Yeah, that is probably a nicer way of doing the same thing.

Suleiman, care to send a v2?

-- Steve

Joel Fernandes Aug. 20, 2024, 3:42 p.m. UTC | #6

On Tue, Aug 20, 2024 at 10:50 AM Steven Rostedt <rostedt@goodmis.org> wrote:
>
> On Tue, 20 Aug 2024 15:15:55 +0530
> Srikar Dronamraju <srikar@linux.ibm.com> wrote:
>
> > * Suleiman Souhlal <suleiman@google.com> [2024-08-06 20:11:57]:
> >
> > > When steal time exceeds the measured delta when updating clock_task, we
> > > currently try to catch up the excess in future updates.
> > > However, this results in inaccurate run times for the future clock_task
> > > measurements, as they end up getting additional steal time that did not
> > > actually happen, from the previous excess steal time being paid back.
> > >
> > > For example, suppose a task in a VM runs for 10ms and had 15ms of steal
> > > time reported while it ran. clock_task rightly doesn't advance.
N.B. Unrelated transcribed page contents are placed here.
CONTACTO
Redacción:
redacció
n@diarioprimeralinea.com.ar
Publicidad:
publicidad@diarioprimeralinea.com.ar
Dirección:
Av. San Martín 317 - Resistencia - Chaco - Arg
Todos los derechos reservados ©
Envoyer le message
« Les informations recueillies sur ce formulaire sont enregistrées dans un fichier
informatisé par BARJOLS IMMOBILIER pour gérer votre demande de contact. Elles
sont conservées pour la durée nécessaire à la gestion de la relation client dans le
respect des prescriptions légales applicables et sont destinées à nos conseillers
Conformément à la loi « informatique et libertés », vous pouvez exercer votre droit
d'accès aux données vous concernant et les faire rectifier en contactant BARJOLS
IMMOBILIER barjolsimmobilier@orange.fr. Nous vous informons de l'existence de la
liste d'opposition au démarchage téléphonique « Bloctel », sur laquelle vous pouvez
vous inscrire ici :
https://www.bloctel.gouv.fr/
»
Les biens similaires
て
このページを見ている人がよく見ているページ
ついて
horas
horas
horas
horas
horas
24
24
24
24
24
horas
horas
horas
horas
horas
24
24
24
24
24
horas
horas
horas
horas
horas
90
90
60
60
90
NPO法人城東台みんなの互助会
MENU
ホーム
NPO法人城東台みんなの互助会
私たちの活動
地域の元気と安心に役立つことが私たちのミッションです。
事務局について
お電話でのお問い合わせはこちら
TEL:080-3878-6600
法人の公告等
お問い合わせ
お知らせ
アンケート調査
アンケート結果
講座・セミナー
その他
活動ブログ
Then, a
> > > different task runs on the same rq for 10ms without any time stolen.
> > > Because of the current catch up mechanism, clock_sched inaccurately ends
> > > up advancing by only 5ms instead of 10ms even though there wasn't any
> > > actual time stolen. The second task is getting charged for less time
> > > than it ran, even though it didn't deserve it.
> > > In other words, tasks can end up getting more run time than they should
> > > actually get.
> > >
> > > So, we instead don't make future updates pay back past excess stolen time.
>
> In other words, If one task had more time stolen from it than it had run,
> the excess time is removed from the next task even though it ran for its
> entire slot?
>
> I'm curious, how does a task get queued on the run queue if 100% of it's
> time was stolen? That is, how did it get queued if the vCPU wasn't running?

The scenario seems plausible to me, like say several tasks were
already queued on the RQ (overloaded RQ) before any time stealing
happened. Then vCPU is preempted thus stealing time. When vCPU returns
to execution, the running task runs without the clock_task advancing
and then goes to sleep thus freeing the RQ for other tasks (that were
previously queued).

Or did I miss something?

thanks,
 - Joel

David Woodhouse Aug. 20, 2024, 3:50 p.m. UTC | #7

On Tue, 2024-08-06 at 20:11 +0900, Suleiman Souhlal wrote:
> When steal time exceeds the measured delta when updating clock_task, we
> currently try to catch up the excess in future updates.
> However, this results in inaccurate run times for the future clock_task
> measurements, as they end up getting additional steal time that did not
> actually happen, from the previous excess steal time being paid back.
> 
> For example, suppose a task in a VM runs for 10ms and had 15ms of steal
> time reported while it ran. clock_task rightly doesn't advance. Then, a
> different task runs on the same rq for 10ms without any time stolen.
> Because of the current catch up mechanism, clock_sched inaccurately ends
> up advancing by only 5ms instead of 10ms even though there wasn't any
> actual time stolen. The second task is getting charged for less time
> than it ran, even though it didn't deserve it.
> In other words, tasks can end up getting more run time than they should
> actually get.
> 
> So, we instead don't make future updates pay back past excess stolen time.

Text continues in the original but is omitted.